Question: Will Johnson and vice presidential nominee Bill Weld really campaign on those sorts of positions?
Answer: Both of them are former state governors with ample experience in the complexities of society and legislatures that hate them. So both talk very pragmatically about simply applying Libertarian principles to the decisions they must make, not about turning out the lights. Which is why the Radical Caucus tried very hard to derail both of their nominations.
Question: And they think they can get elected?
Answer: Winning elections is a touchy subject for Libertarians, on account of they hardly ever do. Their highest elected office holders are a state lawmaker in Minnesota and a small town mayor in California. Yes, Johnson and Weld plan to win, though their plan involves a long string of “if”s. That’s one reason they got nominated; many other candidates refused to go there. But those other candidates received significant support because purists in the party don’t like to talk about winning. They like to talk about maintaining a pure message of liberty, to be the beacon of light, promoting ideas until Americans adopt those ideas, even without actual government participation by their party. I recall hearing the same argument from a leader I interviewed from the American Communist Party.
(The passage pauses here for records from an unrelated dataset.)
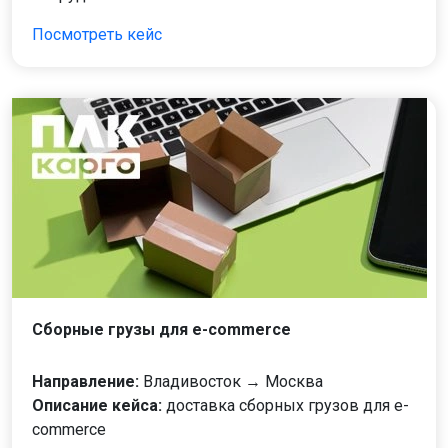
Посмотреть кейс
Cборные грузы для e-commerce
Направление:
Владивосток → Москва
Описание кейса:
доставка сборных грузов для e-
commerce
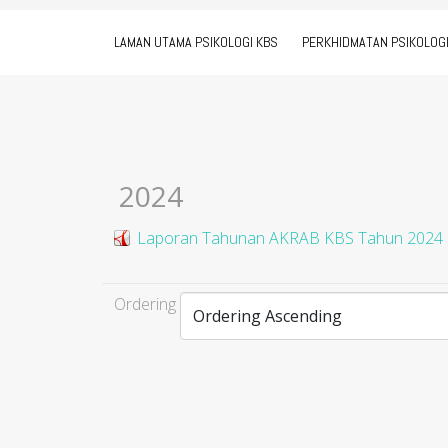
LAMAN UTAMA PSIKOLOGI KBS
PERKHIDMATAN PSIKOLOG
2024
Laporan Tahunan AKRAB KBS Tahun 2024
Ordering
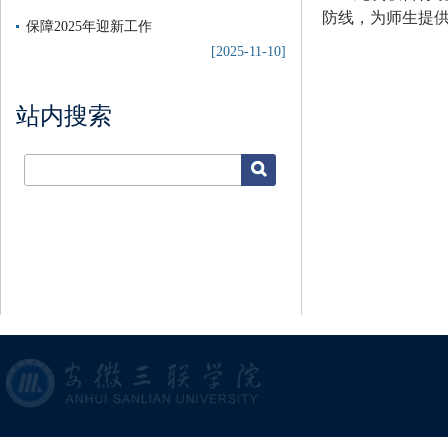
防线，为师生提
保障2025年迎新工作
[2025-11-10]
站内搜索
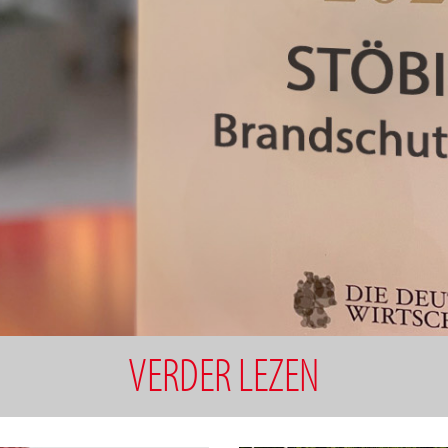
VERDER LEZEN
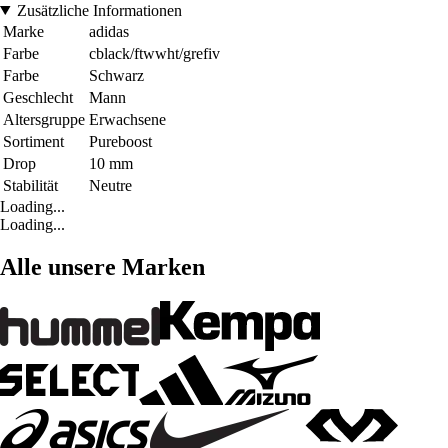
Zusätzliche Informationen
Marke
adidas
Farbe
cblack/ftwwht/grefiv
Farbe
Schwarz
Geschlecht
Mann
Altersgruppe
Erwachsene
Sortiment
Pureboost
Drop
10 mm
Stabilität
Neutre
Loading...
Loading...
Alle unsere Marken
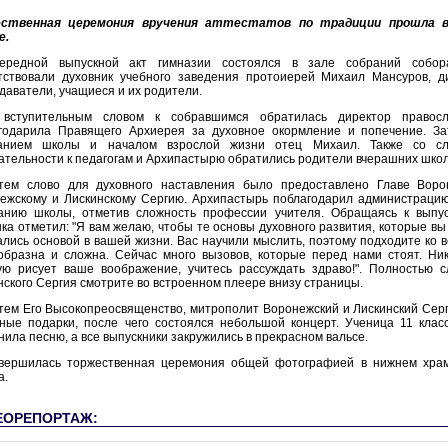
ественная церемония вручения аттестатов по традиции прошла в
е.
ередной выпускной акт гимназии состоялся в зале собраний собор
тствовали духовник учебного заведения протоиерей Михаил Мансуров, д
даватели, учащиеся и их родители.
вступительным словом к собравшимся обратилась директор правосл
годарила Правящего Архиерея за духовное окормление и попечение. З
чанием школы и началом взрослой жизни отец Михаил. Также со сло
ательности к педагогам и Архипастырю обратились родители вчерашних школ
тем слово для духовного наставления было предоставлено Главе Воро
ежскому и Лискинскому Сергию. Архипастырь поблагодарил администрацию 
анию школы, отметив сложность профессии учителя. Обращаясь к выпу
ка отметил: "Я вам желаю, чтобы те основы духовного развития, которые вы
ались основой в вашей жизни. Вас научили мыслить, поэтому подходите ко 
образна и сложна. Сейчас много вызовов, которые перед нами стоят. Ник
ую рисует ваше воображение, учитесь рассуждать здраво!". Полностью 
нского Сергия смотрите во встроенном плеере внизу страницы.
тем Его Высокопреосвященство, митрополит Воронежский и Лискинский Серг
ные подарки, после чего состоялся небольшой концерт. Ученица 11 клас
нила песню, а все выпускники закружились в прекрасном вальсе.
вершилась торжественная церемония общей фотографией в нижнем храм
а.
ЕОРЕПОРТАЖ:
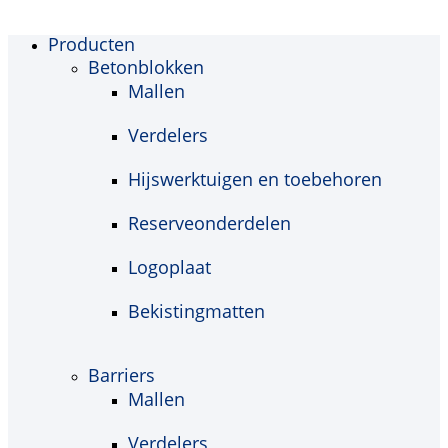
Producten
Betonblokken
Mallen
Verdelers
Hijswerktuigen en toebehoren
Reserveonderdelen
Logoplaat
Bekistingmatten
Barriers
Mallen
Verdelers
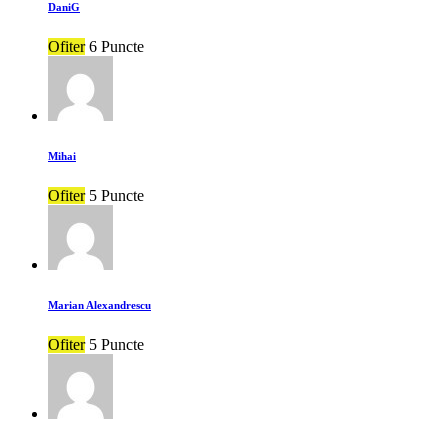
DaniG
Ofiter
6 Puncte
Mihai
Ofiter
5 Puncte
Marian Alexandrescu
Ofiter
5 Puncte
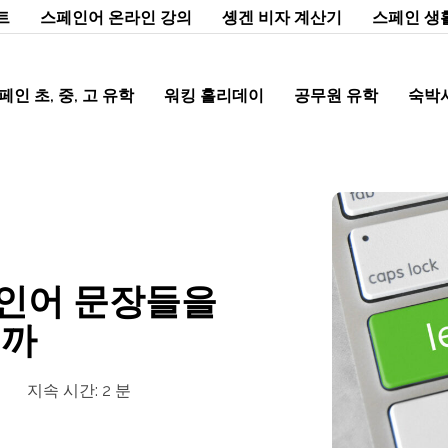
트
스페인어 온라인 강의
솅겐 비자 계산기
스페인 생
페인 초, 중, 고 유학
워킹 홀리데이
공무원 유학
숙박
인어 문장들을
을까
지속 시간:
2
분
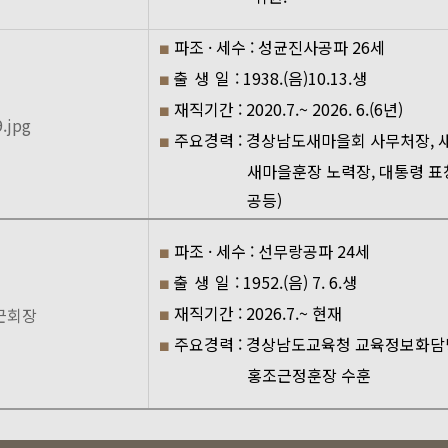
파조 · 세수 : 성균진사공파 26세
■
출 생 일
: 1938.(음)10.13.생
■
재직기간 : 2020.7.~ 2026. 6.(6년)
■
주요경력 : 경상남도새마을회 사무처장,
■
새마을훈장 노력장, 대통령 표
공등)
파조 · 세수 : 선무랑공파 24세
■
출 생 일
: 1952.(음) 7. 6.생
■
재직기간 : 2026.7.~ 현재
■
주요경력 : 경상남도교육청 교육정보화담당
■
홍조근정훈장 수훈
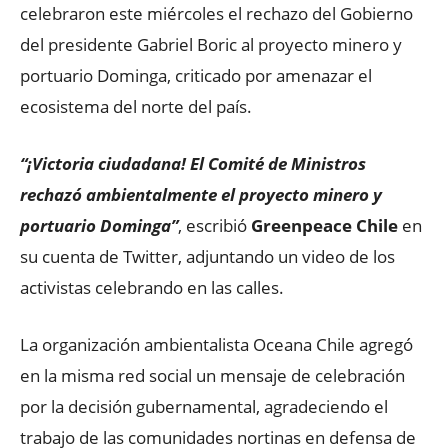
celebraron este miércoles el rechazo del Gobierno
del presidente Gabriel Boric al proyecto minero y
portuario Dominga, criticado por amenazar el
ecosistema del norte del país.
“¡Victoria ciudadana! El Comité de Ministros
rechazó ambientalmente el proyecto minero y
portuario Dominga”
, escribió
Greenpeace Chile
en
su cuenta de Twitter, adjuntando un video de los
activistas celebrando en las calles.
La organización ambientalista Oceana Chile agregó
en la misma red social un mensaje de celebración
por la decisión gubernamental, agradeciendo el
trabajo de las comunidades nortinas en defensa de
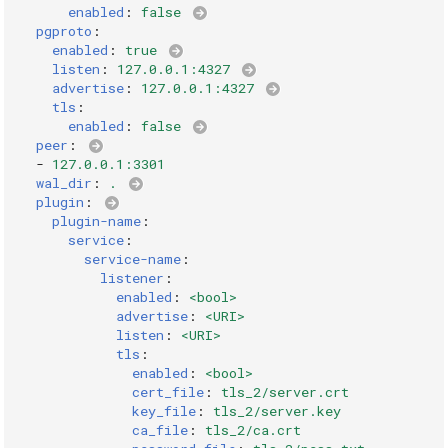
enabled
:
false
pgproto
:
enabled
:
true
listen
:
127.0.0.1:4327
advertise
:
127.0.0.1:4327
tls
:
enabled
:
false
peer
:
-
127.0.0.1:3301
wal_dir
:
.
plugin
:
plugin-name
:
service
:
service-name
:
listener
:
enabled
:
<bool>
advertise
:
<URI>
listen
:
<URI>
tls
:
enabled
:
<bool>
cert_file
:
tls_2/server.crt
key_file
:
tls_2/server.key
ca_file
:
tls_2/ca.crt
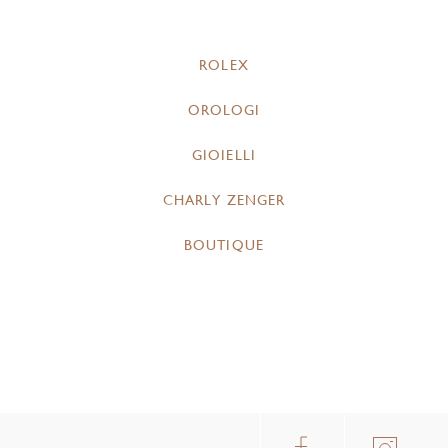
ROLEX
OROLOGI
GIOIELLI
CHARLY ZENGER
BOUTIQUE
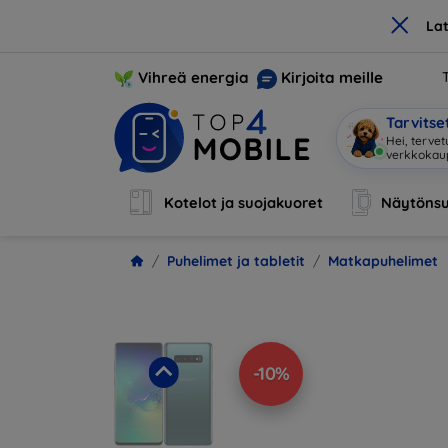
×
La
Vihreä energia
Kirjoita meille
Tarvits
Ole
|
Kotelot ja suojakuoret
Näytönsu
Puhelimet ja tabletit
Matkapuhelimet
-10%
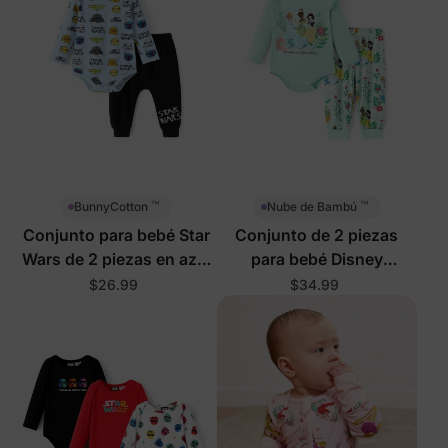
™
™
BunnyCotton
Nube de Bambú
Conjunto para bebé Star
Conjunto de 2 piezas
Wars de 2 piezas en azul
para bebé Disney
claro
Princesa en verde
$26.99
$34.99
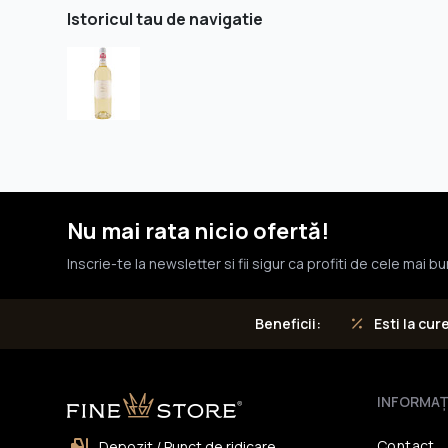
Istoricul tau de navigatie
Nu mai rata nicio ofertă!
Inscrie-te la newsletter si fii sigur ca profiti de cele mai b
Esti la cur
Beneficii:
INFORMAŢ
Contact
Depozit / Punct de ridicare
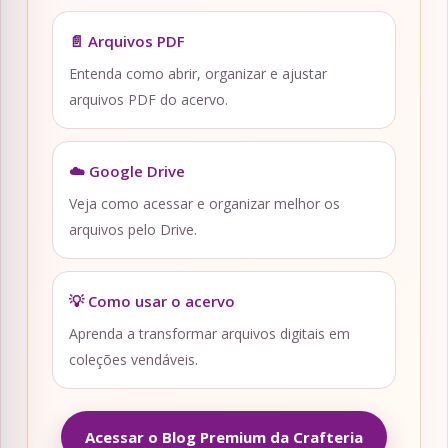
📄 Arquivos PDF
Entenda como abrir, organizar e ajustar
arquivos PDF do acervo.
☁️ Google Drive
Veja como acessar e organizar melhor os
arquivos pelo Drive.
💡 Como usar o acervo
Aprenda a transformar arquivos digitais em
coleções vendáveis.
Acessar o Blog Premium da Crafteria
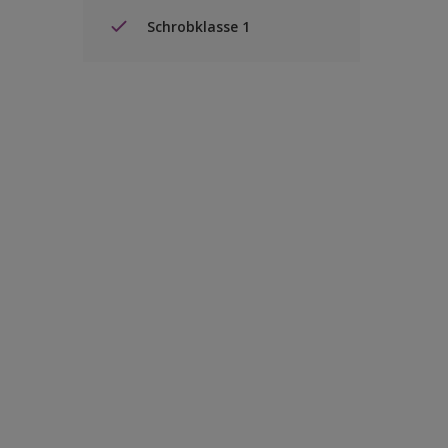
Schrobklasse 1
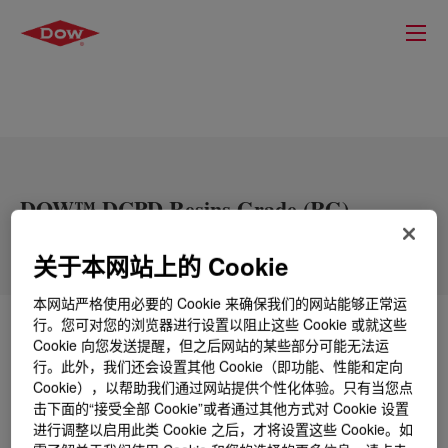
DOW™ DCPD Resins Grade (RG)
关于本网站上的 Cookie
本网站严格使用必要的 Cookie 来确保我们的网站能够正常运
行。您可对您的浏览器进行设置以阻止这些 Cookie 或就这些
什么是
DOW™ DCPD Resins Grade (RG)
?
Cookie 向您发送提醒，但之后网站的某些部分可能无法运
行。此外，我们还会设置其他 Cookie（即功能、性能和定向
Dicyclopentadiene or DCPD (CAS 68526-56-7) is the
Cookie），以帮助我们通过网站提供个性化体验。只有当您点
dimer of cyclopentadiene (CPD) formed by a Diels-
击下面的“接受全部 Cookie”或者通过其他方式对 Cookie 设置
Alder addition reaction. Contains 73% - 83% Endo-
进行调整以启用此类 Cookie 之后，才将设置这些 Cookie。如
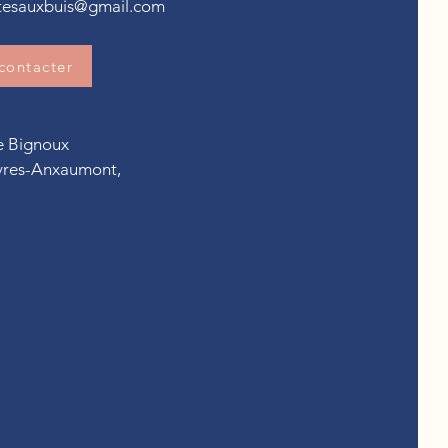
itesauxbuis@gmail.com
contacter
de Bignoux
vres-Anxaumont,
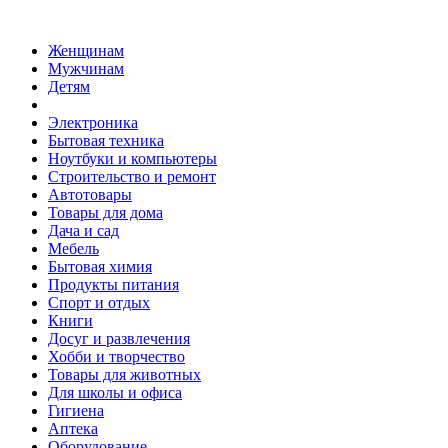
Женщинам
Мужчинам
Детям
Электроника
Бытовая техника
Ноутбуки и компьютеры
Строительство и ремонт
Автотовары
Товары для дома
Дача и сад
Мебель
Бытовая химия
Продукты питания
Спорт и отдых
Книги
Досуг и развлечения
Хобби и творчество
Товары для животных
Для школы и офиса
Гигиена
Аптека
Оборудование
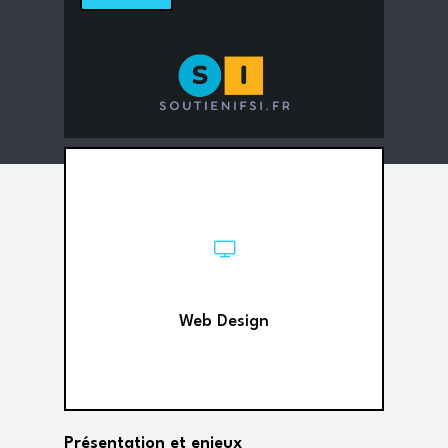
Web Design
Présentation et enjeux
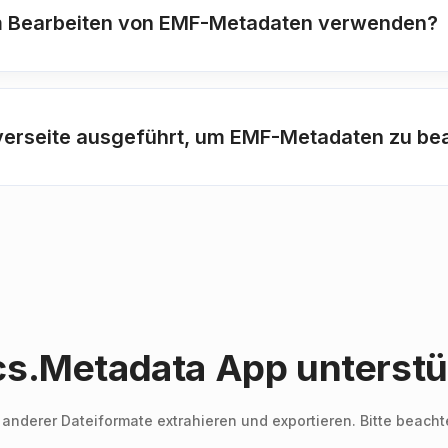
um Bearbeiten von EMF-Metadaten verwenden?
verseite ausgeführt, um EMF-Metadaten zu be
s.Metadata App unterstüt
nderer Dateiformate extrahieren und exportieren. Bitte beachte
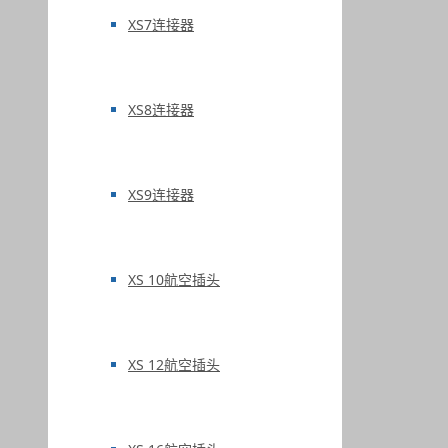
XS7连接器
XS8连接器
XS9连接器
XS 10航空插头
XS 12航空插头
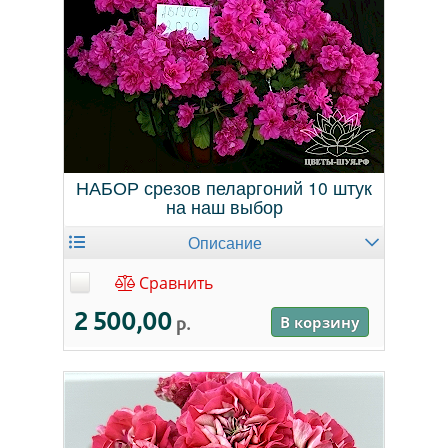
НАБОР срезов пеларгоний 10 штук
на наш выбор
Описание
Сравнить
2 500,00
р.
В корзину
Question: What about foreign policy?
Answer: Most foreign policy is alien to Libertarians. Except for this: Peace, baby. Other countries’ problems are none of our business. Radical Muslims hate us because we drop drone bombs on their weddings and hospitals. So if we want to reduce terrorism, we should stop dropping drone bombs on their weddings and hospitals. Libertarians even tried to pass a platform plank declaring that America’s wars in the Middle East were all about securing oil, and therefore immoral. The language failed because Libertarians thought it redundant to other planks, and Libertarians hate redundancy. We don’t need walls; we need to open our borders. Immigrants should be welcomed, as the economic market regulates their opportunity and volume. International trade should be unfettered, even by another country’s politics: Kill ’em with capitalism.
Question: Are all Libertarians 60-something-year-old white guys?
Answer: Too many are, at least for the party’s own taste. Software mogul John McAfee, who placed third in the presidential nomination vote, scolded the party over this lack of diversity in his consolation speech, “Shame on you!” Yet, diversity was on display at the Libertarian National Convention. There were many millennials. Women looked like they made up at least a third of the delegates. Several openly-gay men and woman spoke on stage. The five vice presidential finalists included a woman, a Muslim and two black men, one of whom finished a close second to the 60-something white man, Weld.